Department of Surgery, University of Illinois Hospital and Health Sciences System, Chicago2Center for Healthcare Outcomes and Policy, Department of Surgery, University of Michigan, Ann Arbor.
Center for Healthcare Outcomes and Policy, Department of Surgery, University of Michigan, Ann Arbor.
JAMA Surg. 2014 Feb;149(2):119-23. doi: 10.1001/jamasurg.2013.3649.
To effectively guide interventions aimed at reducing mortality in low-volume hospitals, the underlying mechanisms of the volume-outcome relationship must be further explored. Reducing mortality after major postoperative complications may represent one point along the continuum of patient care that could significantly affect overall hospital mortality.
To determine whether increased mortality at low-volume hospitals performing cardiovascular surgery is a function of higher postoperative complication rates or of less successful rescue from complications.

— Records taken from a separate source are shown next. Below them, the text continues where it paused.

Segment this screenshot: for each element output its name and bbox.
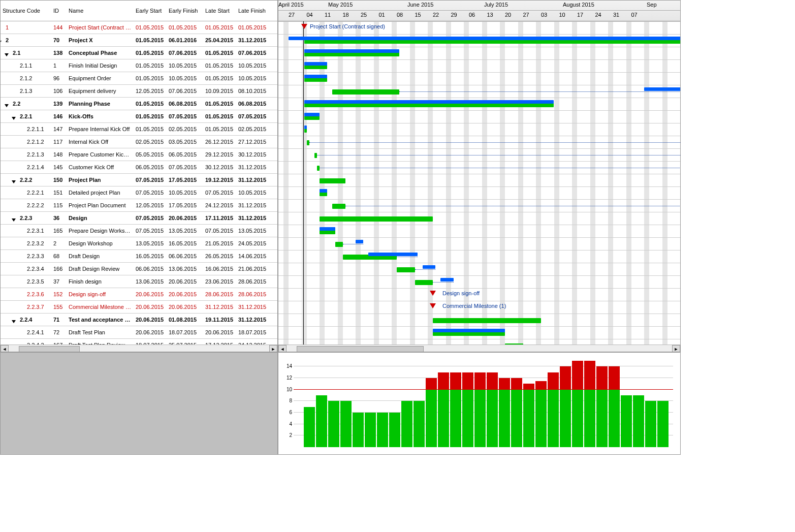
gantt-bar-late[interactable] bbox=[320, 189, 327, 193]
gantt-hscroll[interactable]: ◄ ► bbox=[278, 345, 680, 352]
table-row[interactable]: 2.2.1.1147Prepare Internal Kick Off01.05… bbox=[1, 123, 277, 136]
histogram-bar[interactable] bbox=[572, 361, 583, 447]
table-row[interactable]: 2.2.3.6152Design sign-off20.06.201520.06… bbox=[1, 288, 277, 301]
histogram-bar[interactable] bbox=[621, 395, 632, 447]
gantt-bar-late[interactable] bbox=[368, 253, 417, 256]
gantt-bar-early[interactable] bbox=[415, 280, 433, 285]
histogram-bar[interactable] bbox=[535, 381, 547, 447]
histogram-bar[interactable] bbox=[414, 401, 425, 447]
gantt-bar-late[interactable] bbox=[433, 329, 505, 332]
table-row[interactable]: 2.2.3.368Draft Design16.05.201506.06.201… bbox=[1, 250, 277, 263]
table-row[interactable]: 2.2.1.2117Internal Kick Off02.05.201503.… bbox=[1, 136, 277, 148]
task-table-body[interactable]: 1144Project Start (Contract signed)01.05… bbox=[1, 21, 277, 345]
histogram-bar[interactable] bbox=[365, 413, 376, 447]
histogram-bar[interactable] bbox=[304, 407, 315, 447]
scroll-right-icon[interactable]: ► bbox=[672, 345, 680, 353]
scroll-thumb[interactable] bbox=[19, 346, 80, 352]
table-row[interactable]: 2.2.1.4145Customer Kick Off06.05.201507.… bbox=[1, 161, 277, 174]
histogram-bar[interactable] bbox=[316, 395, 327, 447]
gantt-bar-late[interactable] bbox=[304, 126, 307, 129]
gantt-bar-late[interactable] bbox=[304, 75, 328, 78]
table-row[interactable]: 2.2.4.172Draft Test Plan20.06.201518.07.… bbox=[1, 326, 277, 339]
table-row[interactable]: 2.1.3106Equipment delivery12.05.201507.0… bbox=[1, 85, 277, 98]
table-row[interactable]: 2.2.1146Kick-Offs01.05.201507.05.201501.… bbox=[1, 110, 277, 123]
histogram-bar[interactable] bbox=[487, 372, 498, 447]
gantt-bar-early[interactable] bbox=[433, 318, 541, 323]
table-row[interactable]: 2.2.4.2167Draft Test Plan Review18.07.20… bbox=[1, 339, 277, 345]
histogram-bar[interactable] bbox=[548, 372, 559, 447]
col-late-start[interactable]: Late Start bbox=[203, 7, 236, 15]
table-row[interactable]: 2.1138Conceptual Phase01.05.201507.06.20… bbox=[1, 47, 277, 59]
histogram-bar[interactable] bbox=[474, 372, 486, 447]
gantt-bar-late[interactable] bbox=[320, 227, 335, 231]
col-id[interactable]: ID bbox=[51, 7, 67, 15]
table-row[interactable]: 2.2139Planning Phase01.05.201506.08.2015… bbox=[1, 98, 277, 110]
table-row[interactable]: 2.1.11Finish Initial Design01.05.201510.… bbox=[1, 59, 277, 72]
histogram-bar[interactable] bbox=[426, 378, 437, 447]
gantt-bar-late[interactable] bbox=[423, 265, 435, 269]
histogram-bar[interactable] bbox=[596, 366, 608, 447]
gantt-bar-early[interactable] bbox=[397, 267, 415, 272]
histogram-area[interactable] bbox=[294, 354, 673, 447]
scroll-thumb[interactable] bbox=[297, 346, 424, 352]
gantt-bar-early[interactable] bbox=[335, 242, 343, 247]
histogram-bar[interactable] bbox=[523, 384, 534, 447]
gantt-bar-early[interactable] bbox=[320, 178, 345, 183]
gantt-bar-late[interactable] bbox=[356, 240, 363, 243]
gantt-bar-early[interactable] bbox=[505, 343, 523, 345]
milestone-marker[interactable] bbox=[430, 303, 436, 308]
expand-icon[interactable] bbox=[12, 117, 16, 120]
histogram-bar[interactable] bbox=[499, 378, 510, 447]
table-row[interactable]: 270Project X01.05.201506.01.201625.04.20… bbox=[1, 34, 277, 47]
table-row[interactable]: 2.1.296Equipment Order01.05.201510.05.20… bbox=[1, 72, 277, 85]
gantt-bar-late[interactable] bbox=[440, 278, 453, 281]
gantt-bar-early[interactable] bbox=[332, 89, 399, 95]
col-name[interactable]: Name bbox=[67, 7, 134, 15]
table-row[interactable]: 2.2.2150Project Plan07.05.201517.05.2015… bbox=[1, 174, 277, 186]
gantt-bar-late[interactable] bbox=[304, 100, 554, 104]
gantt-bar-early[interactable] bbox=[314, 153, 317, 158]
histogram-bar[interactable] bbox=[657, 401, 669, 447]
expand-icon[interactable] bbox=[12, 218, 16, 222]
table-row[interactable]: 2.2.2.1151Detailed project Plan07.05.201… bbox=[1, 186, 277, 199]
table-row[interactable]: 2.2.336Design07.05.201520.06.201517.11.2… bbox=[1, 212, 277, 225]
gantt-bar-early[interactable] bbox=[307, 140, 309, 145]
task-table-hscroll[interactable]: ◄ ► bbox=[1, 345, 277, 352]
expand-icon[interactable] bbox=[5, 53, 9, 56]
col-early-finish[interactable]: Early Finish bbox=[167, 7, 203, 15]
histogram-bar[interactable] bbox=[462, 372, 473, 447]
gantt-bar-late[interactable] bbox=[304, 113, 320, 116]
gantt-bar-late[interactable] bbox=[304, 49, 400, 53]
col-early-start[interactable]: Early Start bbox=[134, 7, 167, 15]
histogram-bar[interactable] bbox=[609, 366, 620, 447]
expand-icon[interactable] bbox=[12, 180, 16, 183]
expand-icon[interactable] bbox=[5, 104, 9, 107]
histogram-bar[interactable] bbox=[328, 401, 339, 447]
histogram-bar[interactable] bbox=[340, 401, 352, 447]
histogram-bar[interactable] bbox=[511, 378, 522, 447]
scroll-right-icon[interactable]: ► bbox=[269, 345, 277, 353]
table-row[interactable]: 1144Project Start (Contract signed)01.05… bbox=[1, 21, 277, 34]
histogram-bar[interactable] bbox=[389, 413, 400, 447]
table-row[interactable]: 2.2.2.2115Project Plan Document12.05.201… bbox=[1, 199, 277, 212]
histogram-bar[interactable] bbox=[353, 413, 364, 447]
table-row[interactable]: 2.2.1.3148Prepare Customer Kick Off05.05… bbox=[1, 148, 277, 161]
table-row[interactable]: 2.2.471Test and acceptance plan20.06.201… bbox=[1, 314, 277, 326]
gantt-bar-early[interactable] bbox=[317, 166, 320, 171]
histogram-bar[interactable] bbox=[560, 366, 571, 447]
histogram-bar[interactable] bbox=[645, 401, 656, 447]
table-row[interactable]: 2.2.3.4166Draft Design Review06.06.20151… bbox=[1, 263, 277, 275]
histogram-bar[interactable] bbox=[438, 372, 449, 447]
gantt-bar-late[interactable] bbox=[304, 62, 328, 66]
histogram-bar[interactable] bbox=[377, 413, 388, 447]
table-row[interactable]: 2.2.3.7155Commercial Milestone (1)20.06.… bbox=[1, 301, 277, 314]
milestone-marker[interactable] bbox=[430, 291, 436, 296]
table-row[interactable]: 2.2.3.22Design Workshop13.05.201516.05.2… bbox=[1, 237, 277, 250]
col-structure-code[interactable]: Structure Code bbox=[1, 7, 51, 15]
gantt-bar-late[interactable] bbox=[289, 37, 680, 40]
col-late-finish[interactable]: Late Finish bbox=[236, 7, 272, 15]
gantt-bar-late[interactable] bbox=[644, 87, 680, 91]
table-row[interactable]: 2.2.3.1165Prepare Design Workshop07.05.2… bbox=[1, 225, 277, 237]
gantt-body[interactable]: Project Start (Contract signed)Design si… bbox=[278, 21, 680, 345]
histogram-bar[interactable] bbox=[401, 401, 412, 447]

DESIGN, SETTING, AND PARTICIPANTS: We used patient-level data from 119434 Medicare fee-for-service beneficiaries aged 65 to 99 years undergoing coronary artery bypass grafting, aortic valve repair, or abdominal aortic aneurysm repair between January 1, 2005, and December 31, 2006. For each operation, we first divided hospitals into quintiles of procedural volume. We then assessed hospital risk-adjusted rates of mortality, major complications, and failure to rescue (ie, case fatality among patients with complications) within each volume quintile.

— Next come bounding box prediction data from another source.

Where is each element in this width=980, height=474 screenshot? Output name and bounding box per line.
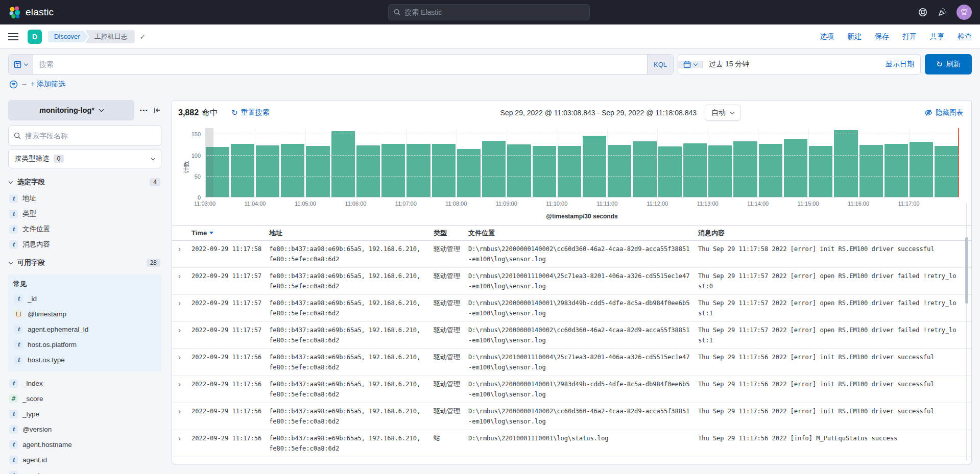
field-item-地址[interactable]: t地址 [9, 194, 160, 203]
reset-search-link[interactable]: ↻ 重置搜索 [231, 108, 270, 117]
histogram-bar[interactable] [759, 144, 782, 198]
field-item-消息内容[interactable]: t消息内容 [9, 240, 160, 249]
expand-row-icon[interactable]: › [176, 433, 192, 454]
filter-by-type[interactable]: 按类型筛选 0 [8, 149, 161, 168]
histogram-bar[interactable] [558, 146, 581, 197]
toolbar-action-新建[interactable]: 新建 [847, 32, 862, 41]
field-item-agent.name[interactable]: tagent.name [9, 470, 160, 474]
histogram-bar[interactable] [507, 144, 531, 197]
breadcrumb-app[interactable]: Discover [48, 31, 88, 42]
query-search-input[interactable] [33, 55, 647, 74]
saved-query-menu[interactable] [9, 55, 33, 74]
field-item-文件位置[interactable]: t文件位置 [9, 224, 160, 234]
global-search[interactable] [388, 4, 590, 20]
expand-row-icon[interactable]: › [176, 406, 192, 427]
field-name: _type [22, 410, 39, 418]
index-pattern-selector[interactable]: monitoring-log* [8, 100, 134, 120]
field-item-类型[interactable]: t类型 [9, 209, 160, 218]
histogram-bar[interactable] [859, 145, 883, 197]
selected-fields-section[interactable]: 选定字段 4 [9, 178, 160, 187]
histogram-bar[interactable] [457, 149, 481, 197]
column-header-type[interactable]: 类型 [434, 229, 468, 238]
available-fields-section[interactable]: 可用字段 28 [9, 258, 160, 267]
field-item-agent.id[interactable]: tagent.id [9, 455, 160, 464]
field-search[interactable] [8, 126, 161, 146]
column-header-file[interactable]: 文件位置 [468, 229, 698, 238]
field-item-agent.ephemeral_id[interactable]: tagent.ephemeral_id [14, 325, 155, 334]
discover-app-badge[interactable]: D [28, 30, 42, 44]
refresh-button[interactable]: ↻ 刷新 [925, 54, 972, 74]
histogram-bar[interactable] [809, 146, 832, 197]
histogram-bar[interactable] [256, 145, 279, 197]
histogram-bar[interactable] [608, 145, 631, 197]
expand-row-icon[interactable]: › [176, 271, 192, 291]
menu-icon[interactable] [8, 33, 18, 40]
boxes-horizontal-icon[interactable]: ⋯ [139, 106, 148, 115]
field-search-input[interactable] [25, 132, 156, 140]
cell-address: fe80::b437:aa98:e69b:65a5, 192.168.6.210… [269, 433, 434, 454]
newsfeed-icon[interactable] [937, 7, 947, 17]
filter-icon[interactable] [9, 80, 18, 89]
x-tick-label: 11:16:00 [848, 201, 869, 207]
histogram-bar[interactable] [281, 144, 304, 198]
histogram-bar[interactable] [306, 146, 329, 197]
histogram-bar[interactable] [432, 144, 456, 198]
field-item-_index[interactable]: t_index [9, 379, 160, 388]
histogram-bar[interactable] [482, 141, 506, 197]
histogram-bar[interactable] [910, 142, 933, 197]
histogram-bar[interactable] [834, 130, 857, 197]
histogram-bar[interactable] [381, 144, 405, 197]
scrollbar-thumb[interactable] [965, 237, 968, 304]
field-item-@version[interactable]: t@version [9, 425, 160, 434]
column-header-message[interactable]: 消息内容 [698, 229, 966, 238]
sort-desc-icon [209, 232, 213, 234]
histogram-bar[interactable] [784, 139, 807, 197]
histogram-bar[interactable] [633, 141, 656, 197]
expand-row-icon[interactable]: › [176, 352, 192, 372]
interval-select[interactable]: 自动 [705, 105, 740, 121]
breadcrumb-page[interactable]: 工控机日志 [85, 30, 135, 43]
add-filter-link[interactable]: + 添加筛选 [31, 80, 65, 89]
histogram-bar[interactable] [231, 144, 254, 197]
field-item-host.os.type[interactable]: thost.os.type [14, 355, 155, 364]
toolbar-action-打开[interactable]: 打开 [902, 32, 917, 41]
histogram-bar[interactable] [658, 146, 682, 197]
histogram-bar[interactable] [935, 146, 958, 197]
histogram-bar[interactable] [407, 144, 430, 197]
field-item-@timestamp[interactable]: @timestamp [14, 309, 155, 318]
expand-row-icon[interactable]: › [176, 325, 192, 345]
help-icon[interactable] [918, 7, 928, 17]
toolbar-action-保存[interactable]: 保存 [875, 32, 889, 41]
field-item-agent.hostname[interactable]: tagent.hostname [9, 440, 160, 449]
time-range-value[interactable]: 过去 15 分钟 [703, 60, 755, 69]
expand-row-icon[interactable]: › [176, 298, 192, 318]
hide-chart-link[interactable]: 隐藏图表 [924, 108, 963, 117]
toolbar-action-选项[interactable]: 选项 [820, 32, 834, 41]
column-header-address[interactable]: 地址 [269, 229, 434, 238]
field-item-_type[interactable]: t_type [9, 409, 160, 418]
histogram-bar[interactable] [885, 144, 908, 197]
collapse-sidebar-icon[interactable] [153, 106, 161, 114]
histogram-bar[interactable] [683, 143, 707, 197]
histogram-bar[interactable] [733, 141, 757, 197]
toolbar-action-共享[interactable]: 共享 [930, 32, 944, 41]
histogram-bar[interactable] [533, 146, 556, 197]
field-item-_score[interactable]: #_score [9, 394, 160, 403]
column-header-time[interactable]: Time [192, 229, 269, 237]
calendar-icon [683, 61, 691, 68]
user-avatar[interactable]: 管 [957, 5, 972, 20]
global-search-input[interactable] [404, 8, 584, 16]
expand-row-icon[interactable]: › [176, 244, 192, 264]
field-item-host.os.platform[interactable]: thost.os.platform [14, 340, 155, 349]
histogram-bar[interactable] [583, 136, 606, 197]
show-dates-link[interactable]: 显示日期 [879, 60, 920, 69]
expand-row-icon[interactable]: › [176, 379, 192, 400]
histogram-bar[interactable] [356, 145, 380, 197]
histogram-bar[interactable] [331, 131, 355, 197]
field-item-_id[interactable]: t_id [14, 294, 155, 303]
elastic-logo[interactable]: elastic [8, 6, 54, 19]
toolbar-action-检查[interactable]: 检查 [958, 32, 972, 41]
kql-toggle[interactable]: KQL [647, 55, 673, 74]
histogram-bar[interactable] [708, 145, 732, 197]
date-quick-menu[interactable] [678, 61, 703, 68]
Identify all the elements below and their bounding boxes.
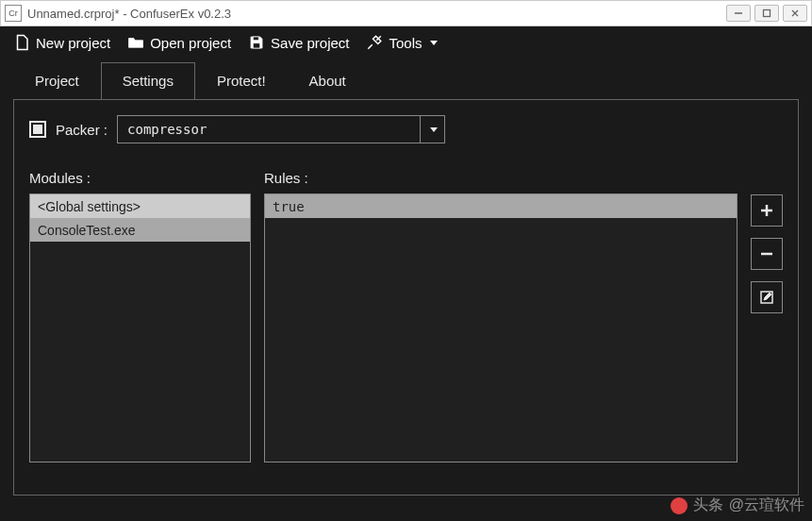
tab-project[interactable]: Project [13, 62, 101, 99]
open-project-label: Open project [150, 35, 231, 51]
save-project-button[interactable]: Save project [248, 34, 349, 51]
close-button[interactable] [783, 5, 807, 22]
file-icon [13, 34, 30, 51]
chevron-down-icon [430, 127, 438, 132]
open-project-button[interactable]: Open project [127, 34, 231, 51]
minimize-button[interactable] [726, 5, 751, 22]
window-title: Unnamed.crproj* - ConfuserEx v0.2.3 [27, 7, 726, 21]
modules-column: Modules : <Global settings> ConsoleTest.… [29, 170, 251, 462]
modules-list[interactable]: <Global settings> ConsoleTest.exe [29, 193, 251, 462]
rules-label: Rules : [264, 170, 737, 186]
svg-rect-1 [764, 10, 771, 17]
edit-rule-button[interactable] [751, 281, 783, 313]
packer-label: Packer : [56, 122, 108, 138]
app-icon: Cr [5, 5, 22, 22]
list-item[interactable]: ConsoleTest.exe [30, 218, 250, 242]
packer-checkbox[interactable] [29, 121, 46, 138]
maximize-button[interactable] [754, 5, 779, 22]
folder-open-icon [127, 34, 144, 51]
packer-dropdown-button[interactable] [420, 116, 444, 143]
rule-actions [751, 170, 783, 462]
svg-rect-4 [253, 37, 258, 41]
tools-icon [366, 34, 383, 51]
tools-label: Tools [389, 35, 422, 51]
tab-protect[interactable]: Protect! [195, 62, 288, 99]
toolbar: New project Open project Save project To… [0, 26, 812, 62]
list-item[interactable]: true [265, 194, 737, 218]
list-item[interactable]: <Global settings> [30, 194, 250, 218]
tab-settings[interactable]: Settings [101, 62, 195, 99]
chevron-down-icon [430, 41, 438, 45]
tools-button[interactable]: Tools [366, 34, 437, 51]
tabs: Project Settings Protect! About [0, 62, 812, 99]
save-project-label: Save project [271, 35, 349, 51]
packer-row: Packer : [29, 115, 783, 143]
svg-rect-5 [253, 43, 260, 48]
tab-about[interactable]: About [288, 62, 368, 99]
titlebar: Cr Unnamed.crproj* - ConfuserEx v0.2.3 [0, 0, 812, 26]
packer-input[interactable] [118, 116, 420, 143]
new-project-button[interactable]: New project [13, 34, 110, 51]
packer-combo[interactable] [117, 115, 445, 143]
remove-rule-button[interactable] [751, 238, 783, 270]
new-project-label: New project [36, 35, 110, 51]
app-body: New project Open project Save project To… [0, 26, 812, 521]
modules-label: Modules : [29, 170, 251, 186]
rules-list[interactable]: true [264, 193, 737, 462]
add-rule-button[interactable] [751, 194, 783, 227]
settings-panel: Packer : Modules : <Global settings> Con… [13, 99, 799, 496]
rules-column: Rules : true [264, 170, 737, 462]
save-icon [248, 34, 265, 51]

Hospital procedural volume.
Hospital rates of risk-adjusted mortality, major complications, and failure to rescue.
For each operation, hospital volume was more strongly related to failure-to-rescue rates than to complication rates. For example, patients undergoing aortic valve replacement at very low-volume hospitals (lowest quintile) were 12% more likely to have a major complication than those at very high-volume hospitals (highest quintile) but were 57% more likely to die if a complication occurred.
High-volume and low-volume hospitals performing cardiovascular surgery have similar complication rates but disparate failure-to-rescue rates. While preventing complications is important, hospitals should also consider interventions aimed at quickly recognizing and managing complications once they occur.
为了有效指导旨在降低低容量医院死亡率的干预措施,必须进一步探讨量效关系的潜在机制。降低重大术后并发症后的死亡率可能代表着患者护理连续体上的一个点,这可能会显著影响整体医院死亡率。
确定在进行心血管手术的低容量医院中,死亡率增加是否是术后并发症发生率较高的结果,还是并发症救治成功率较低的结果。
设计、环境和参与者:我们使用了来自 119434 名年龄在 65 至 99 岁之间的 Medicare 按服务收费受益人的患者水平数据,这些患者在 2005 年 1 月 1 日至 2006 年 12 月 31 日期间接受了冠状动脉旁路移植术、主动脉瓣修复术或腹主动脉瘤修复术。对于每种手术,我们首先将医院分为手术量五分位数。然后,我们在每个体积五分位数内评估了医院风险调整后的死亡率、主要并发症和救援失败率(即有并发症患者的病例死亡率)。
医院手术量。
医院风险调整死亡率、主要并发症和救援失败率。
对于每种手术,医院的量效关系与救援失败率的关系比与并发症发生率的关系更为密切。例如,在低容量医院(最低五分位数)接受主动脉瓣置换术的患者发生重大并发症的可能性比在高容量医院(最高五分位数)的患者高 12%,但如果发生并发症,他们死亡的可能性高 57%。
进行心血管手术的高容量和低容量医院的并发症发生率相似,但救援失败率不同。虽然预防并发症很重要,但医院还应考虑采取干预措施,一旦发生并发症,就迅速识别和处理并发症。